Online Only: Jones Wireless Routers
Students at Jones College can now plug into the Internet at lightning-fast speeds without having to plug into the wall, all thanks to updated wireless access points.
William Deigaard, director of Networking, Telecommunication and Data Center Operations, said the upgrade occurred during the weeks leading up to spring break, the first step in a greater plan to upgrade all 1,200 of Rice University's access points by the end of the summer.
Deigaard said the upgrades are part of both a response to student feedback and the natural inclination toward more current technology. The previous upgrade took place between 2005 and 2006 with the installation of the Cisco 1010 series. However, those access points lack support for the latest wireless networking standard, 802.11n, which can increase transfer rates up to speeds of 600 megabits per second.
Deigaard said the new access points are of the Cisco 3500 series, which supports 802.11n and comes with a built-in spectrum analyzer. The spectrum analyzer can be used to better deal with interference from other radio sources such as microwaves. Once an access point detects interference in one frequency, it should be able to shift to an unaffected frequency.
Deigaard said the Jones upgrades were made with practically no downtime.
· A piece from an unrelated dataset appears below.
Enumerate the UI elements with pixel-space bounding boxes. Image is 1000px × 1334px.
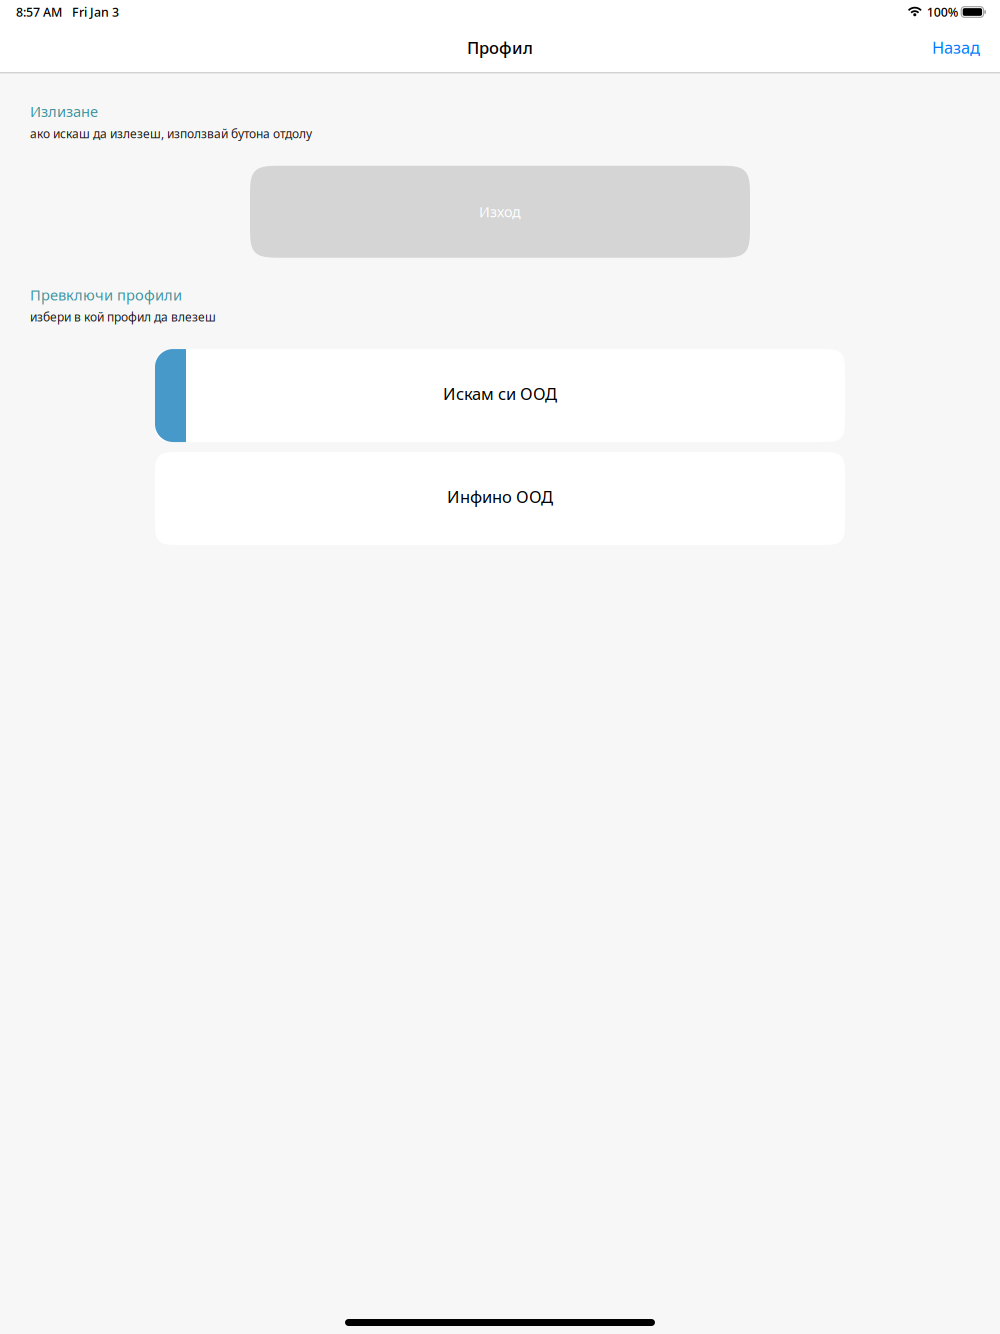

Only a small number of access points were affected, and the changes were made during the day when most students were in class.
Deigaard said that IT is now focused on collecting feedback to ensure the the new system is working correctly at Jones before expanding to other colleges. Deigaard said that, along with upgrading old access points, IT will also install 147 new access points across campus to increase coverage.
Jones College junior Adrian Galindo said he was happy with the recent upgrade.
"If you have a computer with wireless built in to it, you can get some serious throughput," Galindo, an IT student computer consultant, said. "I'm extremely satisfied."
Jones College freshman Zihe Huang said he had not noticed much of a change.
"Speedwise, I haven't noticed any differences," Huang said. "I use land line in the dorms, and land line is always faster than the wireless."
Deigaard said that the challenge moving forward will be dealing with the proliferation of mobile devices in the dorms. Notable offenders include wireless gaming controllers, cell phones and laptops. Diegaard said that students should report problems to optimize their wireless connection.
"The most important thing you can do when you're having wireless problems is to talk to the help desk," Deigaard said. "Don't just sit there and be like, ‘This is terrible; our wireless stinks.' With a properly updated machine and a wireless driver, you can have a very good experience on the wireless network."